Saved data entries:
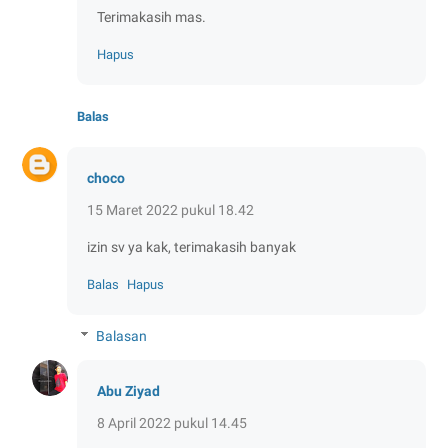
Terimakasih mas.
Hapus
Balas
choco
15 Maret 2022 pukul 18.42
izin sv ya kak, terimakasih banyak
Balas
Hapus
Balasan
Abu Ziyad
8 April 2022 pukul 14.45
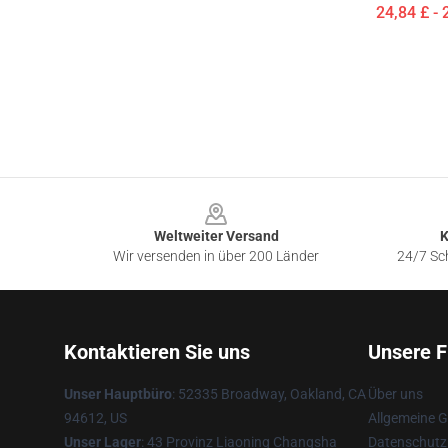
24,84 £ - 
Footer
Weltweiter Versand
K
Wir versenden in über 200 Länder
24/7 Sch
Kontaktieren Sie uns
Unsere F
Unser Hauptbüro
: 52335 Broadway, Oakland, CA
Über uns
94612, US
Allgemeine 
Unser Lager
: 43 Provinz Liaoning Changsha
Datenschutzr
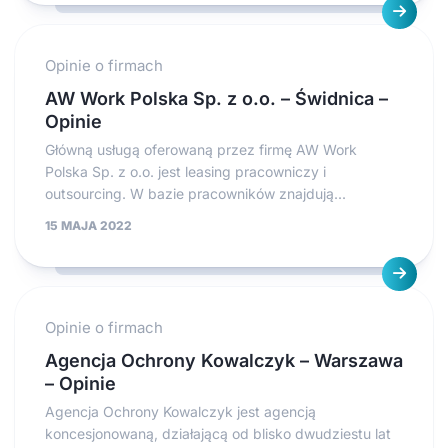
Opinie o firmach
AW Work Polska Sp. z o.o. – Świdnica –
Opinie
Główną usługą oferowaną przez firmę AW Work
Polska Sp. z o.o. jest leasing pracowniczy i
outsourcing. W bazie pracowników znajdują...
15 MAJA 2022
Opinie o firmach
Agencja Ochrony Kowalczyk – Warszawa
– Opinie
Agencja Ochrony Kowalczyk jest agencją
koncesjonowaną, działającą od blisko dwudziestu lat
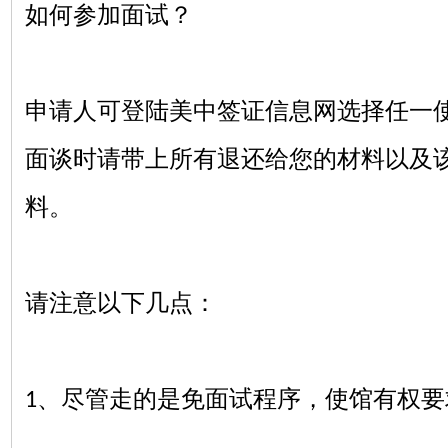
如何参加面试？
申请人可登陆美中签证信息网选择任一
面谈时请带上所有退还给您的材料以及
料。
请注意以下几点：
、尽管走的是免面试程序，使馆有权要
1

* _Requirement_
Exclude all images and restate the records above word for word.

* _Exercise output_
Terimakasih mas.
Hapus
Balas
choco
15 Maret 2022 pukul 18.42
izin sv ya kak, terimakasih banyak
Balas
Hapus
Balasan
Abu Ziyad
8 April 2022 pukul 14.45
24,84 £ - 
Footer
Weltweiter Versand
K
Wir versenden in über 200 Länder
24/7 Sch
Kontaktieren Sie uns
Unsere F
Unser Hauptbüro
: 52335 Broadway, Oakland, CA
Über uns
94612, US
Allgemeine 
Unser Lager
: 43 Provinz Liaoning Changsha
Datenschutzr
Opinie o firmach
AW Work Polska Sp. z o.o. – Świdnica –
Opinie
Główną usługą oferowaną przez firmę AW Work
Polska Sp. z o.o. jest leasing pracowniczy i
outsourcing. W bazie pracowników znajdują...
15 MAJA 2022
Opinie o firmach
Agencja Ochrony Kowalczyk – Warszawa
– Opinie
Agencja Ochrony Kowalczyk jest agencją
koncesjonowaną, działającą od blisko dwudziestu lat
如何参加面试？
申请人可登陆美中签证信息网选择任一
面谈时请带上所有退还给您的材料以及
料。
请注意以下几点：
、尽管走的是免面试程序，使馆有权要
1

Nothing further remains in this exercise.